To which she would almost certainly order us — as she so often did — to “build a bridge and get over it.”
That’s what happens when you have a woman eulogized as “Mae West, Eleanor Roosevelt and Molly Brown all rolled into one” as your archivist.
So, OK. Let’s celebrate instead.
Let’s remember her insistence that she’d been around so long she was a waitress at the Last Supper. Let’s remember her instructing dignitaries on the victory stand — I'm looking at you Gov. Charlie Baker — that retribution awaited them if they dropped the crown before it reached a champion’s head.
Let’s especially celebrate the museum of memorabilia Gloria assembled over the past quarter-century.

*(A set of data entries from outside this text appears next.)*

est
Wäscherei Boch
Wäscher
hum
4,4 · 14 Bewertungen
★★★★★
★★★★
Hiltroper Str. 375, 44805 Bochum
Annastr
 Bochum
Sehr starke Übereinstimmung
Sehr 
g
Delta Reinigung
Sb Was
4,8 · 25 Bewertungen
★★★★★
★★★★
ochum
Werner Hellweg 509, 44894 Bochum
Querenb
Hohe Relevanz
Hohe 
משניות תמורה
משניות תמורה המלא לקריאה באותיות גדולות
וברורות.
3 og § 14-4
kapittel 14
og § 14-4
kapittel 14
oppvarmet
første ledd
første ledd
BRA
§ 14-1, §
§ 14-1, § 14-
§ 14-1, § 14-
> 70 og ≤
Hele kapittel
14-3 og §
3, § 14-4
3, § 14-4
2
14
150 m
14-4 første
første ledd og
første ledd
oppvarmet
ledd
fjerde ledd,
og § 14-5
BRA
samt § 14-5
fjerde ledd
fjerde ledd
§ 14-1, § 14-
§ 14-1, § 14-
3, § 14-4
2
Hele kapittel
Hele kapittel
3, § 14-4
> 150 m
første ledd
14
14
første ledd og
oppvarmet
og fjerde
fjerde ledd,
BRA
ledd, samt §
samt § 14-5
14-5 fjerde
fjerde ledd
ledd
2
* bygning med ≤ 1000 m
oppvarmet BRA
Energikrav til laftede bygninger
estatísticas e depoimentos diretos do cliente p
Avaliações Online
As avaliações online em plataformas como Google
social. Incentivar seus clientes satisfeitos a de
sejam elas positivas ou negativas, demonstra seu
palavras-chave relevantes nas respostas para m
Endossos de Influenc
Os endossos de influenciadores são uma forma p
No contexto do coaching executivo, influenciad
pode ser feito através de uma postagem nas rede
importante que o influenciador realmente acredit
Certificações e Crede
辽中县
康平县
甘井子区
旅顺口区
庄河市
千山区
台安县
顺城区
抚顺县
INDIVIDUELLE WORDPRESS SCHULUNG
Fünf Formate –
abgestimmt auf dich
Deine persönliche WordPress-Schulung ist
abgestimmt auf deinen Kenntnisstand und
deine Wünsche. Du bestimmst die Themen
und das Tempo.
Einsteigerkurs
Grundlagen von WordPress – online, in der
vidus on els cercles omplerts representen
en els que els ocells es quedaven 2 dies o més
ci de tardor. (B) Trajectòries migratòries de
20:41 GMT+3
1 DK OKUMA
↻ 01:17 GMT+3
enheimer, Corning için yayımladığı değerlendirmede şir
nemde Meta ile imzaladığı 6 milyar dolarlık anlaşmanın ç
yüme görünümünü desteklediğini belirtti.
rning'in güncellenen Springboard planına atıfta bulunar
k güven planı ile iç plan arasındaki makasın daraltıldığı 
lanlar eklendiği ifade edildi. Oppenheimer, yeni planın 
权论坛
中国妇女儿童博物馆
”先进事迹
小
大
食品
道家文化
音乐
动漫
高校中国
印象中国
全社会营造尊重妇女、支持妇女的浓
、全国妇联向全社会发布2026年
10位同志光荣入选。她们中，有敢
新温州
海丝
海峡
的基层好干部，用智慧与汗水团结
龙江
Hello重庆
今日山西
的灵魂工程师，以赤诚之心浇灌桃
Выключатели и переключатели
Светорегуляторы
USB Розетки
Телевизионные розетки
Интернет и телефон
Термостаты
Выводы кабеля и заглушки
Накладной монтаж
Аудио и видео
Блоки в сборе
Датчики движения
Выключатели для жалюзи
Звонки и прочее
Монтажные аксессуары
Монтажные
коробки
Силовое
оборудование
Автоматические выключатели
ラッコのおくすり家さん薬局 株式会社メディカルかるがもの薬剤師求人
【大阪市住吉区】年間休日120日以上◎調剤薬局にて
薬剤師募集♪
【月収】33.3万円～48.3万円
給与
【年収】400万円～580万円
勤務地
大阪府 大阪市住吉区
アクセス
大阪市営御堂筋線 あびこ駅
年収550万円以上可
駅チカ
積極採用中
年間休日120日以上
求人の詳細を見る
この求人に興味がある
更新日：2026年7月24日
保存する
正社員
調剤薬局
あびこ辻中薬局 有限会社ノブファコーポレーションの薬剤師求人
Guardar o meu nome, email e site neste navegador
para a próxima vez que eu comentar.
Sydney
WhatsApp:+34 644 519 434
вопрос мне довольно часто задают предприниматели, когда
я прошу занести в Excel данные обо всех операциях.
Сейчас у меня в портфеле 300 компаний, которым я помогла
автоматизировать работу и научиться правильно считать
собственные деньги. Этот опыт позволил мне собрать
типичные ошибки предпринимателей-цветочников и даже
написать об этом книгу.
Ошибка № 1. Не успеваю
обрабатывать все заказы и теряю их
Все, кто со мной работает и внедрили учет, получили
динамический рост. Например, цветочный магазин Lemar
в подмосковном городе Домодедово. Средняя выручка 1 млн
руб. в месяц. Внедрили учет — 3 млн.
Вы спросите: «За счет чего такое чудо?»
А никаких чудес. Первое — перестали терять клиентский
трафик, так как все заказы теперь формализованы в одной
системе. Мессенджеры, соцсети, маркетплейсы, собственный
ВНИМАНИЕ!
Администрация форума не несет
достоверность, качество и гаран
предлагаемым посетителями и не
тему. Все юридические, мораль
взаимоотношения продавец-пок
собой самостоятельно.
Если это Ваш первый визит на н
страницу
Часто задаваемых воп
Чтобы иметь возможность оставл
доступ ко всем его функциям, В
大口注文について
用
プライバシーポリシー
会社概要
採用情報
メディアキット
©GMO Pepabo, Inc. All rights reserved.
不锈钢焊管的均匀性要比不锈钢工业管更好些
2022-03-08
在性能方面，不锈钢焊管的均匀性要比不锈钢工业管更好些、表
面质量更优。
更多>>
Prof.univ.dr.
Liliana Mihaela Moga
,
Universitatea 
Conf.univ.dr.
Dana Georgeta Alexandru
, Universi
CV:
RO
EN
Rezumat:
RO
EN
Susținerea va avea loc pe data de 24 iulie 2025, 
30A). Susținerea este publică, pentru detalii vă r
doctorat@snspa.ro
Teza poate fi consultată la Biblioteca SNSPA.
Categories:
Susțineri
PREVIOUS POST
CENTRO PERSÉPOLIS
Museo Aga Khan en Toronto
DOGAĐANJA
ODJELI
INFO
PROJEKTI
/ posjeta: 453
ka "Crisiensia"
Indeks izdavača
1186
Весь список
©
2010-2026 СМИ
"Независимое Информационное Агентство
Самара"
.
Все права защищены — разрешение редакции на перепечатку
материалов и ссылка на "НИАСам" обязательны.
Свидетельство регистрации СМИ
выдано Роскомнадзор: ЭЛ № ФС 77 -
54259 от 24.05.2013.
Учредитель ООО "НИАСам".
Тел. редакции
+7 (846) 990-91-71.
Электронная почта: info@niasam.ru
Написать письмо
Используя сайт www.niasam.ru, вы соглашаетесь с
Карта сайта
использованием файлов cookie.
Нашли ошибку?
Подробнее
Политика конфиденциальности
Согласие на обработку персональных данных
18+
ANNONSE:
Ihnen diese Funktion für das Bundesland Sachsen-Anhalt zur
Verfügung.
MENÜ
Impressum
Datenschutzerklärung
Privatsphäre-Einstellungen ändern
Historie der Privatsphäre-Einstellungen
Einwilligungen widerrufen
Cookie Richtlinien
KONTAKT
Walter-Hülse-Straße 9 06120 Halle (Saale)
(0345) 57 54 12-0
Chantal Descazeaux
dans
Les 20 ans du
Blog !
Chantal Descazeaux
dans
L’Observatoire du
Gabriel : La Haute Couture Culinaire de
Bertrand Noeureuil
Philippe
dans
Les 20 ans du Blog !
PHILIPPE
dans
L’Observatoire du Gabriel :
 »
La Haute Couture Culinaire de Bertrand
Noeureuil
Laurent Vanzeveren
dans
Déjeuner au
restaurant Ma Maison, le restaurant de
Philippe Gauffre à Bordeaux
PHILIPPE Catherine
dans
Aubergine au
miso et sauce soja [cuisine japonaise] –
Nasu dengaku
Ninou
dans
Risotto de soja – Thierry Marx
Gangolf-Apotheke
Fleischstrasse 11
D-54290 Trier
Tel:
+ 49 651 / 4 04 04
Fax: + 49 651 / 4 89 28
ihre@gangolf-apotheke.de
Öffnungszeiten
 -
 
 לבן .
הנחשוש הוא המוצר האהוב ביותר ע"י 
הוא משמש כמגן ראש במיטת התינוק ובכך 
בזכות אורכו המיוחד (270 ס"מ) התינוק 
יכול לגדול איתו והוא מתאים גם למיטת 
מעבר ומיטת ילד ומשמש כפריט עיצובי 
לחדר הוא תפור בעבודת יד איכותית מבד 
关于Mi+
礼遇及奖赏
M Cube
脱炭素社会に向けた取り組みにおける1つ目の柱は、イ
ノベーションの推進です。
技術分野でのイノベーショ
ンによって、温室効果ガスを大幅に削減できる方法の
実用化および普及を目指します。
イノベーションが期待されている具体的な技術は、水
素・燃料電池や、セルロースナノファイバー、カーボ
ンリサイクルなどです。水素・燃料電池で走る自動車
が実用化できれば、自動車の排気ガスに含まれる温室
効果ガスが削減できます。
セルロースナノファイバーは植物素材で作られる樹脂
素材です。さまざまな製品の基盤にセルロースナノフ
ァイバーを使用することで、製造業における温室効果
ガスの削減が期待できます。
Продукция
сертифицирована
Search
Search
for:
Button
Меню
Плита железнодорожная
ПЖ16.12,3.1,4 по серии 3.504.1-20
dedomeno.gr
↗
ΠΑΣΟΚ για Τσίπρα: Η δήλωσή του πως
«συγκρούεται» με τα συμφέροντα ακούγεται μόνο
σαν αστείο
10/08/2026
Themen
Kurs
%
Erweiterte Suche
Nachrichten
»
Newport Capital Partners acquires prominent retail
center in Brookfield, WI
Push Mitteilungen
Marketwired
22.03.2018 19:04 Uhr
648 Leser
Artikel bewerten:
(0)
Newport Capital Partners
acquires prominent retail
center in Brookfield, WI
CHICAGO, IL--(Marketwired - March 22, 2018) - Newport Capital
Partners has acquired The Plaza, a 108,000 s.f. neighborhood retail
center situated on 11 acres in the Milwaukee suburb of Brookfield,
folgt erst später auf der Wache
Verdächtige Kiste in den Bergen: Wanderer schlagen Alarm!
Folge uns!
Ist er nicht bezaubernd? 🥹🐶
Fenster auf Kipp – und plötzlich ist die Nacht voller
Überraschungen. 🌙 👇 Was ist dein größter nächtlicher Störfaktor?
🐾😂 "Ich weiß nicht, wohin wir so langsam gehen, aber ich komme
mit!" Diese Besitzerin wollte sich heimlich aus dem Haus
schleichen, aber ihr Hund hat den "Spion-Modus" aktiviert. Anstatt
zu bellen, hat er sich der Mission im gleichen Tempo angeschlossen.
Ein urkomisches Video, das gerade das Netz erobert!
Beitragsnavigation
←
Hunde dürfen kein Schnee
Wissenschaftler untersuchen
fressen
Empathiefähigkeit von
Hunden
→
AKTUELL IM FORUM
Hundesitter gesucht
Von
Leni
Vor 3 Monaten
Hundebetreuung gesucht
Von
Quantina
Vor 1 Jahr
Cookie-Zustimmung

Shoes, medals, singlets, plates, plaques … many from past marathons, some from the early days of a B.A.A. club, founded in 1887, that staged competitions in sports such as fencing and rowing, too. There’s even a vial of holy water, given to her by Joan Benoit Samuelson — the same one Samuelson had tucked into a plastic bag and pinned into her shorts during her victorious 1979 race.
The collection of Boston Marathon artifacts numbers well into the hundreds now, but it wasn’t always so. In the early 1990s, the sum total of B.A.A. memorabilia consisted of four damaged items stashed inside a couple of cardboard boxes. With the marathon’s historic 100th running in 1996 on the horizon, something needed to be done. And Gloria, who had spent more than four decades working for the CIA, was the person to do it.
Alternating her Mae West sauciness, Eleanor Roosevelt diplomacy or Molly Brown resilience as the situation required — not everyone was eager to relinquish items of value, sentimental or otherwise — Gloria went on the prowl and never stopped. No yard sale in New England has been safe for decades. At least one pawn shop factored in. During a visit to John A. Kelley, the two-time champion who ran Boston a record 61 times, she spied a crumpled sweatshirt in a corner. At the eponymous running store of four-time winner Bill Rodgers, she saw his Boston memorabilia unguarded and eventually persuaded him it would be safer with her.
If prying an item loose from its owner took 10 years of cajoling and a vow to painstakingly redeem it from its state of disrepair and display it prominently forevermore, Gloria was on it.
You would hear from Gloria if you were a past champion. Or the relative of a past champion. Or, according to at least one person who traveled with her, anyone she bumped into at any marathon anywhere in the world, anytime. Friends were known to be deputized to be on the lookout; three-time Boston Marathon runner-up Patti Catalano Dillon told me she sent Gloria a pair of ancient shoes that she snagged from a truck in Connecticut.
Sometimes you heard from her when you didn’t even know you were hearing from her, because Gloria had informants on eBay, working undercover to bid on items so the price wouldn’t suddenly skyrocket when the seller realized who wanted the item.
And if you were a woman who ran in the late 1960s and early ‘70s, Gloria took particular interest, for it was she — despite never running a step — who took the pioneers under her wing. Bobbi Gibb in 1966, the first woman to finish Boston? The Bermuda shorts she wore are on display. Kathrine Switzer, in 1967 the first woman to officially enter and receive a bib? Yup, that’s the sweatshirt from which Jock Semple was trying to rip her bib number in a photo heard ’round the world.
When Des Linden won in 2018, she was delighted to hand over her history-soaked jacket. Des had seen a tour of the Boston collection early on in her career, and had been dreaming of doing something so significant that Gloria would come calling.
It would please Gloria to no end that Linden will be among the half dozen or so past champions who gather on Friday evening at 6 p.m. to help the B.A.A. dedicate what will henceforth be known as “The Gloria Ratti Collection,” portions of which will be on public display this weekend at the Boston Marathon Fan Fest in Copley Square.
Gloria’s signature will finally be in a museum, where it has always belonged.